[What to work on] Going through the entries below, copy out each line that contains "plus".

◆ ◆ ◆

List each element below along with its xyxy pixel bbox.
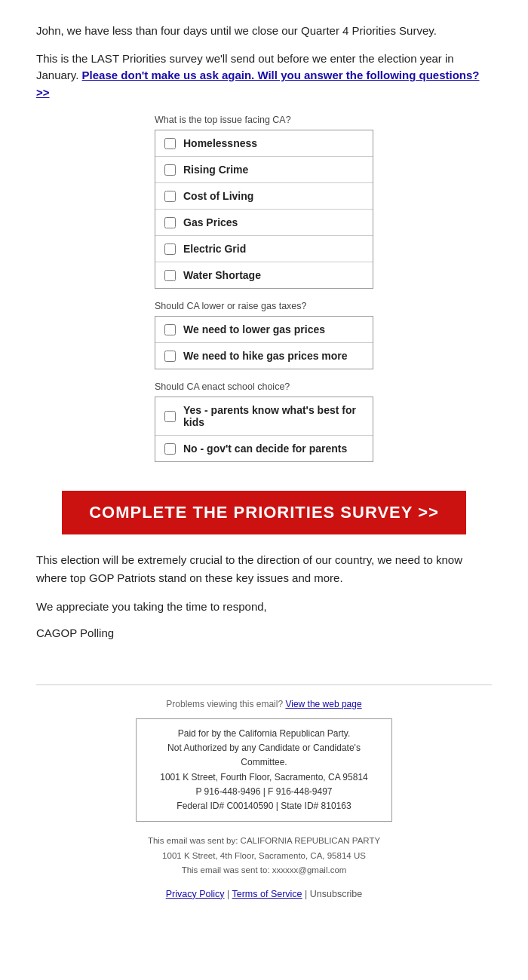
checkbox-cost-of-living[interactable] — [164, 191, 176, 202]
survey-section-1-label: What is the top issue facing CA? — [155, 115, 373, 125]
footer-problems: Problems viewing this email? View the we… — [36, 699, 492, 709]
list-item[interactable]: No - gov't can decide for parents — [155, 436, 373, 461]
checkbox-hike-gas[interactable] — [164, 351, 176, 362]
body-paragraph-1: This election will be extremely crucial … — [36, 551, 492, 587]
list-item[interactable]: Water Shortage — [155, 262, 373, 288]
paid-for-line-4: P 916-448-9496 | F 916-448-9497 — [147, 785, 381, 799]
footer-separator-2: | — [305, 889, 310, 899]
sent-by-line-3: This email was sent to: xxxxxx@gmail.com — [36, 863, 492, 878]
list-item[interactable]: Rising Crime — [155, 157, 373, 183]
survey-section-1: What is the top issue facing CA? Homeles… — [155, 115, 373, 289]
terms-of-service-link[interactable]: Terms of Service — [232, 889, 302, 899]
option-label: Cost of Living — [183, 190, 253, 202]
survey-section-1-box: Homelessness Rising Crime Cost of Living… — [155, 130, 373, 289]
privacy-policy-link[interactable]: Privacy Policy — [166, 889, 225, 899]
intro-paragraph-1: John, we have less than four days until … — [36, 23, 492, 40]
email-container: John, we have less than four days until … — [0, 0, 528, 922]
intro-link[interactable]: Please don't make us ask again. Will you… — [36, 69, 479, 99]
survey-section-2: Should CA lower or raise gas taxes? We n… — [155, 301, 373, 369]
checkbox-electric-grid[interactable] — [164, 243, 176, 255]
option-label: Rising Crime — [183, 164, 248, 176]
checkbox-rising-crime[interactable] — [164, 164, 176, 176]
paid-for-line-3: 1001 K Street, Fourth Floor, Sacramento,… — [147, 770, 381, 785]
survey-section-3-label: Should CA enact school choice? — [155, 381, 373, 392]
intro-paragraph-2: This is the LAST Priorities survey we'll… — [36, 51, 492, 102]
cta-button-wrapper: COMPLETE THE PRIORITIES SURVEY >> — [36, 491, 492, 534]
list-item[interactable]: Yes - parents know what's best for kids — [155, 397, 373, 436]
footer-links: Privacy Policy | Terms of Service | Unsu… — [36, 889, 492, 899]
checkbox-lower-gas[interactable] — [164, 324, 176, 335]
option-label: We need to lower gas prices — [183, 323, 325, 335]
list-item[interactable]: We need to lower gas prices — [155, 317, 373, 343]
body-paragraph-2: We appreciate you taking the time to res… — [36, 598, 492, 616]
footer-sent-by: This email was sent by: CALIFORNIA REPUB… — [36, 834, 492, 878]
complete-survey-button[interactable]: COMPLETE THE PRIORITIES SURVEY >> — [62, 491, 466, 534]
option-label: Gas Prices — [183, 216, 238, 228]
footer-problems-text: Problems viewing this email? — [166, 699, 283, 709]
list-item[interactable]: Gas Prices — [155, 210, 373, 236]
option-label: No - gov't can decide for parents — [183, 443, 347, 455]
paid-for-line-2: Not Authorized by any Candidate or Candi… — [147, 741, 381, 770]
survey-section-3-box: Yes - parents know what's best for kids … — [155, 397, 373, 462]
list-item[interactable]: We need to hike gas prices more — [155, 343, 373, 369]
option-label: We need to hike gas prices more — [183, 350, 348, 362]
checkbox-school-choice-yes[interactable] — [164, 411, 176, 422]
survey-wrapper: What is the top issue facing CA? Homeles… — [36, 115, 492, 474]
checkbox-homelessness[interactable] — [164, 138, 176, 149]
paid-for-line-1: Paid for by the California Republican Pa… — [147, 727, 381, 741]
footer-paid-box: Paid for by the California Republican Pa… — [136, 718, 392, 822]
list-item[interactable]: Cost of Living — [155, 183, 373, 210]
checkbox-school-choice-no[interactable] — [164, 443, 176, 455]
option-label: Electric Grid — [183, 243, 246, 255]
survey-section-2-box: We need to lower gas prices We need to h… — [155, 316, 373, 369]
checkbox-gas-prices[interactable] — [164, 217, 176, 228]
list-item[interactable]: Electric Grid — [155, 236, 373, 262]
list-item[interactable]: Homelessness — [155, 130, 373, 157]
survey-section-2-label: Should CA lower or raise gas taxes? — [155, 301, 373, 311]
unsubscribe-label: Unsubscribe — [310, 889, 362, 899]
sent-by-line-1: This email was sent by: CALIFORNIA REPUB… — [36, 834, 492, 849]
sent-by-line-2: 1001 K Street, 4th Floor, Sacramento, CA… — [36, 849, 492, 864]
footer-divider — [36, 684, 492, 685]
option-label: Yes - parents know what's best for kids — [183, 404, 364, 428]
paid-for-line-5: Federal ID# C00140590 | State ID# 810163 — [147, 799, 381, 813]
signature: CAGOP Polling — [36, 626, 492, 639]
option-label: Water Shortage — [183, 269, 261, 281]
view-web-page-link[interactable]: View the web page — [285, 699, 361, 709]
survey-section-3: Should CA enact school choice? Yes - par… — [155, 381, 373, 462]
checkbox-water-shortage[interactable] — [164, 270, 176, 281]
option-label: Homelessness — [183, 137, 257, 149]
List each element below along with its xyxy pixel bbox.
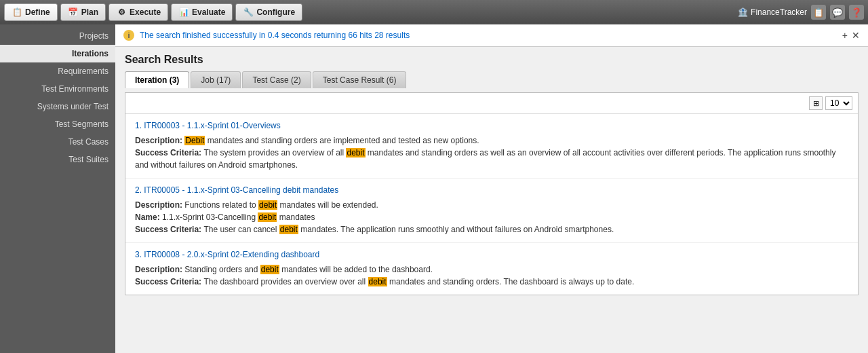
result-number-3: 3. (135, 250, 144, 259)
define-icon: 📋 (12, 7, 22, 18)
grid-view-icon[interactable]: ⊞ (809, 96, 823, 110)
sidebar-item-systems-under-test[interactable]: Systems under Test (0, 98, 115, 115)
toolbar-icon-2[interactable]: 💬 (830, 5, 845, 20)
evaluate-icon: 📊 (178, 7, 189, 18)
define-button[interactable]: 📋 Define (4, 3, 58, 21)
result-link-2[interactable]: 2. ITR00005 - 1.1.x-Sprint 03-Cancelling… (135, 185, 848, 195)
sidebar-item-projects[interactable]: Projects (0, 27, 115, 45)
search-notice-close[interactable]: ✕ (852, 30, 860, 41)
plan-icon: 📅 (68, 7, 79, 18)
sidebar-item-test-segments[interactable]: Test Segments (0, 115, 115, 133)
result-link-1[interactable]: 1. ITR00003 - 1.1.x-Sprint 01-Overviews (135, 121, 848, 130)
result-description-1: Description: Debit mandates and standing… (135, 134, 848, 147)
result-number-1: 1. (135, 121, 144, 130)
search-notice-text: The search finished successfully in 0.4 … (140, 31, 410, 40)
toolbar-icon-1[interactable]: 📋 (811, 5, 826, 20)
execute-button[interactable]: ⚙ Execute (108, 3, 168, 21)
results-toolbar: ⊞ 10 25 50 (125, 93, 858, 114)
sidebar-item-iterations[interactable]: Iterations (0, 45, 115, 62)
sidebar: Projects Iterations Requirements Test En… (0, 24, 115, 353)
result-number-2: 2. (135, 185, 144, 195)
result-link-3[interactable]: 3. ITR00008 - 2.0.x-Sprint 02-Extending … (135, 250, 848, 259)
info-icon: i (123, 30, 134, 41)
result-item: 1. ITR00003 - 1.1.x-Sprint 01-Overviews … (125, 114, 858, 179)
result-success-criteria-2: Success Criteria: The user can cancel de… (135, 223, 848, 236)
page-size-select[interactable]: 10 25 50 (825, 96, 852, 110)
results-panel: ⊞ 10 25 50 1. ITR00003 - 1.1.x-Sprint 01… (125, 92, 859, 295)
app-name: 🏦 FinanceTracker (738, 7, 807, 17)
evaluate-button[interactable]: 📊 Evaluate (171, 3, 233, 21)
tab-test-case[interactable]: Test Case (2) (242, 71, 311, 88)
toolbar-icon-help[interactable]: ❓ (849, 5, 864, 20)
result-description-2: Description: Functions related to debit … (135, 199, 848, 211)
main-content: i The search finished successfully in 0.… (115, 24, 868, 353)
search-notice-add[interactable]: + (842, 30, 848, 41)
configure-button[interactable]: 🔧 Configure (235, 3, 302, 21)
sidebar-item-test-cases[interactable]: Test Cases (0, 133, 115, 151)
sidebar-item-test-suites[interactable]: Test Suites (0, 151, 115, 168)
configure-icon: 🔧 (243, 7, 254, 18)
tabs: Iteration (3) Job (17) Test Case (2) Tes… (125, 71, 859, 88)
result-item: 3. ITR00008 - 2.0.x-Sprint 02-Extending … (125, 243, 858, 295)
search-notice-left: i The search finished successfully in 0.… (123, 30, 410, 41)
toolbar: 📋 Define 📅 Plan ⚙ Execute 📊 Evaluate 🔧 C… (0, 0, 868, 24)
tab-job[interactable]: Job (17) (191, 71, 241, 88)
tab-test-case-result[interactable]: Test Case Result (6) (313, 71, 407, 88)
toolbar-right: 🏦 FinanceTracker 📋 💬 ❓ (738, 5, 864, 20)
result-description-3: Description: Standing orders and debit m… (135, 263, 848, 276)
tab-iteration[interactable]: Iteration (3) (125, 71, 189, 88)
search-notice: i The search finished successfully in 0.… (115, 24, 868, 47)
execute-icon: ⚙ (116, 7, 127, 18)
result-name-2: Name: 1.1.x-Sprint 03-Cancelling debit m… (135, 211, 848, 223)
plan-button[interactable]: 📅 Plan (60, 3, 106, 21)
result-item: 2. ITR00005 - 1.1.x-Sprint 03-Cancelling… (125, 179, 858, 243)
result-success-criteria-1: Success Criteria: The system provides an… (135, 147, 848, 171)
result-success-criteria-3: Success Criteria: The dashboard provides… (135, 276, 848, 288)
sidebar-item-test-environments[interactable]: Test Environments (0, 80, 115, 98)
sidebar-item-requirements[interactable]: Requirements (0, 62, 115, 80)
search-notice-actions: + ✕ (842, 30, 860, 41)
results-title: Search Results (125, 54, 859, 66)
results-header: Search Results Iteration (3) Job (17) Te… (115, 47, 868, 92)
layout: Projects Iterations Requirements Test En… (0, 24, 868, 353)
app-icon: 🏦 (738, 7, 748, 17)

◆ ◆ ◆

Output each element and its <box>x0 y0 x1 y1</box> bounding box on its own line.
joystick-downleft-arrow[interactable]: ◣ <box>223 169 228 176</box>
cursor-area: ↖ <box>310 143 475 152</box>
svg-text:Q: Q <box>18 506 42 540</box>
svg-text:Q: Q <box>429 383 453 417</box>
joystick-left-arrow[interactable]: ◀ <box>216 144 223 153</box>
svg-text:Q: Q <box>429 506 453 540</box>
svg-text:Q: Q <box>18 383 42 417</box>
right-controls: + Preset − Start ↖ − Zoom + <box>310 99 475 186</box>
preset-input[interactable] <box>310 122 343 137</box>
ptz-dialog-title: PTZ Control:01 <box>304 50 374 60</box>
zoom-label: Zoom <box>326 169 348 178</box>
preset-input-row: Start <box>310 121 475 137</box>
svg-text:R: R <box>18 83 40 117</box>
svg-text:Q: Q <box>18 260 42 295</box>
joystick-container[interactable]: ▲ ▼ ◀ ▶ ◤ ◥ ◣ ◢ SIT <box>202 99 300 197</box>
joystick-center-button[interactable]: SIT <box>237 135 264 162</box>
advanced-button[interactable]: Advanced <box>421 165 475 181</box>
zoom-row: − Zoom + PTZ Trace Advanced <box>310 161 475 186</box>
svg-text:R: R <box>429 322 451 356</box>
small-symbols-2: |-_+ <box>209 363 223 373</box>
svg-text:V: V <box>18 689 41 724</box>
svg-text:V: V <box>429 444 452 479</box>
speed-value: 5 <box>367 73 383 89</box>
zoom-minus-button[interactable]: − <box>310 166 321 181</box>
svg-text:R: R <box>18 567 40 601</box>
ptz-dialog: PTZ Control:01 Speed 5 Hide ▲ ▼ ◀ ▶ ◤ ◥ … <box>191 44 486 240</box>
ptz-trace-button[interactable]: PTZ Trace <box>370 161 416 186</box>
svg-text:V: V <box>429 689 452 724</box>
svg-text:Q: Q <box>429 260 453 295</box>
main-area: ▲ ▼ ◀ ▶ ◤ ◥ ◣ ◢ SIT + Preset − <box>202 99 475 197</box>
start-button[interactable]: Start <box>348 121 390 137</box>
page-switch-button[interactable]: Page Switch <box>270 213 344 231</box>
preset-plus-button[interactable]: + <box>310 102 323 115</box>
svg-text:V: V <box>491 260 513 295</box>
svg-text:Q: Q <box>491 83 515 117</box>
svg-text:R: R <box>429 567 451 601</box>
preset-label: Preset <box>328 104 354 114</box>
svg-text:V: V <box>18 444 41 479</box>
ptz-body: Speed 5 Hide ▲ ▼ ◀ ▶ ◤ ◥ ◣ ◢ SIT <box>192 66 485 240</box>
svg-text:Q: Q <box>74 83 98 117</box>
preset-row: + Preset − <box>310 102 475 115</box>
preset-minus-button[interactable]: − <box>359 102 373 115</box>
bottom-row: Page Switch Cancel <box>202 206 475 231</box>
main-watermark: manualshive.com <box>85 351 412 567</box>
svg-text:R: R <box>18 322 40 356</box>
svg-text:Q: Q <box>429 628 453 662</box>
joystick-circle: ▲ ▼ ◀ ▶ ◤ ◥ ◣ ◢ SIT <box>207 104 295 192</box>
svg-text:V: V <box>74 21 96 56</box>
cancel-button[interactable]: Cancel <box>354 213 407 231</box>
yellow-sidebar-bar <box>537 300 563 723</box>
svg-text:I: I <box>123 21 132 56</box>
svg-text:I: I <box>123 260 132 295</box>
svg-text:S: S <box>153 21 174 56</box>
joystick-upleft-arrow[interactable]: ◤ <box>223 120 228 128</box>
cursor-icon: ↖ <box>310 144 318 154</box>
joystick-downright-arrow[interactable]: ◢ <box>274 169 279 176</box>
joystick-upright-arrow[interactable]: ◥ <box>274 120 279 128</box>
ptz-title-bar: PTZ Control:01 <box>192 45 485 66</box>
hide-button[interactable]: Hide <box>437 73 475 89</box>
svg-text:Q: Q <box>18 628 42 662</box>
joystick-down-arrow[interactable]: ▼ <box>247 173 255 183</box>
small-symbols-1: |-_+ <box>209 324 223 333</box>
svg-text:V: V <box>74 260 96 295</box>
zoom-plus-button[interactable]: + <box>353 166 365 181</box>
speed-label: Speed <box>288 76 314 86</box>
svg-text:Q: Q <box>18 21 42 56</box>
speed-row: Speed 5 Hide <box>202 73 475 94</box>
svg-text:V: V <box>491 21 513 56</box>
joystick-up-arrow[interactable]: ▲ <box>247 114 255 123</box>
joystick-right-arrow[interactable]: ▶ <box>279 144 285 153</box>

◆ ◆ ◆

[Problem solution]
preset-plus-button[interactable]: + <box>310 102 323 115</box>
zoom-plus-button[interactable]: + <box>353 166 365 181</box>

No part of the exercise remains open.